How to Write a Winning Academic Book Proposal
In the world of book publishing, it is difficult enough for known authors to get their books published, but even harder for researchers. After all, a dissertation comprises research, methods, results, and conclusions presented to a group of academicians who ultimately decide the fate of a Ph.D. candidate.
No Easy Task
Researchers would like to believe that their research is fascinating and would surely contribute to the betterment of society. They spend years conducting their research, so why would anyone else want to read their dissertation? The answer to this question is how to persuade publishers to work with you.
Dissertations vs Books
Let’s be honest. A dissertation is in no way a “book.” It is written using original research to convey how much one knows about his or her discipline. Turning that information into an interesting book is very difficult and here’s why:
The formats differ. They are written for different audiences with different objectives.
Sharmila Sen, executive editor at Harvard University Press, tells us that dissertations involve close consultations with review committee members. After a long process of research, writing, checking data, and analyzing results, the author presents the dissertation to the review committee. The committee does not actively participate in the presentation, but only observes and comments. In contrast, a good book involves the reader; therefore, the writer must recognize and develop his or her connection with this new audience.
Writing styles differ. Dissertations are full of details and analyses. Books must be presented in an entirely different way.
Your new audience won’t necessarily care about data; they care about context and your message. Use a different “voice” and writing style in your writing to help involve the reader. Karen Darling (University of Chicago Press) recommends reading as much as possible and paying attention to the styles of good stories. How did the author persuade the reader? How does he keep the reader’s interest? Write as much as possible for different media. The more you write, the better you become. An informal style can sometimes be more effective and persuasive than a formal style.
Blogging is a valuable way to continue writing and presenting information. People are more inclined to read a blog than a lengthy magazine article, so make it count. It might surprise you how your writing style and presentation changes over time.

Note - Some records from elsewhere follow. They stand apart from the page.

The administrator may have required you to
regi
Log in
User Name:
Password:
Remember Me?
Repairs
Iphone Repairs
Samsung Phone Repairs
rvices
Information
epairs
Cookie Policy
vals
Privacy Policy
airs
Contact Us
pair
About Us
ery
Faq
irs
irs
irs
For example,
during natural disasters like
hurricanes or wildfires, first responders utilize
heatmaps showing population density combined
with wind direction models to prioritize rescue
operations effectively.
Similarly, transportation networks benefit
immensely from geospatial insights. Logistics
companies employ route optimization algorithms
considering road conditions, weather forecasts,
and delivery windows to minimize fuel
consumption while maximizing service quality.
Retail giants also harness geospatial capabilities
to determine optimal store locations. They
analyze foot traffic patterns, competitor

Before you can write a good proposal, you must have a good book for material. Caleb A. Scharf, in his article in Scientific American, provides some insights from his publishing experience on what to do before writing your book.
- Consult with those who have published: Colleagues can offer helpful advice.

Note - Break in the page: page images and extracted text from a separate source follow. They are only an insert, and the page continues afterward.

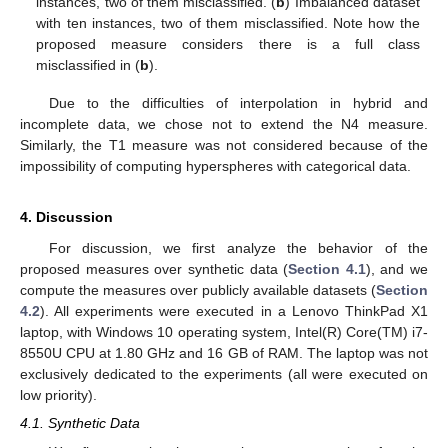
instances, two of them misclassified. (
b
) Imbalanced dataset
with ten instances, two of them misclassified. Note how the
proposed measure considers there is a full class
misclassified in (
b
).
Due to the difficulties of interpolation in hybrid and
incomplete data, we chose not to extend the N4 measure.
Similarly, the T1 measure was not considered because of the
impossibility of computing hyperspheres with categorical data.
4. Discussion
For discussion, we first analyze the behavior of the
proposed measures over synthetic data (
Section 4.1
), and we
compute the measures over publicly available datasets (
Section
4.2
). All experiments were executed in a Lenovo ThinkPad X1
laptop, with Windows 10 operating system, Intel(R) Core(TM) i7-
8550U CPU at 1.80 GHz and 16 GB of RAM. The laptop was not
exclusively dedicated to the experiments (all were executed on
low priority).
4.1. Synthetic Data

- Write with clarity: Don’t let the “scientist” in you cloud your ability to clearly present your information.
- Hire a reputable literary agent: Agents are knowledgeable about publishing and there to help.
- Find a good editor: Editors can be invaluable to you. They are impartial and can provide helpful information on how the developing book reads, its strengths, and its weaknesses.
- Meet deadlines: Know what you need to do and when you need to do it.
So, you’ve written some parts of the book and now must write a proposal to get a publisher’s attention. Here are some insights from top publishers.
Your proposal will discuss your subject qualifications and why they exceed others in the same field, so before you begin writing it, ask yourself the following:
- How enthusiastic am I? Will I continue with this project or move on to something more exciting?
- How does having a book published fit into my career?
- Do I have the resources and experience needed to complete my project?
- How does my book compare with those of my colleagues?
- Would I expand my writing skills (e.g., writing classes) to help ensure that my book is published?
What Publishers Want
Proposals are critical to getting your book published—probably the most important part of the entire process because it provides the first impression that a publisher has of you. Don’t take it lightly. Listen to your agent, editor, and colleagues about how to prepare a winning proposal. Peter Potter, editor-in-chief of Cornell University Press, states that many authors tend to present a proposal that is too long and detailed. His colleague, Dominic Boyer, agrees and reiterates that the biggest mistake is when a proposal merely mimics the dissertation. This is where the above points about blogging, reading, and writing can be very helpful.
Academic presses are much more in tune with academic researchers and their works, and it might be easier to get on board with them instead of pursuing a large publisher. Keep in mind that even academic publishers expect you to adhere to several basic elements of a book proposal (guidelines) as follows:
- Book description: One page; four paragraphs (an interesting anecdote, your argument, your contribution, a short outline).
- A descriptive table of contents: Title and a short summary of chapters.
- Characteristics of the final manuscript: Length, number of illustrations/tables.
- Audience: Who will read it? How will it be used?
- Competition: Other books in your field; how yours is different.
- Incomplete manuscript: Estimated date of completion and any resources needed (should be within six months).
- Reviewers: Name and contact information.
- Biographical statement: Your credentials and expertise; previously published works.
These tips are somewhat “generic” but noteworthy. Always check the proposal guidelines for your target publishers. University publishers, such as Harvard University Press and University of California Press, are great resources. Be sure to check out as many of these as possible before you begin to draft your proposal.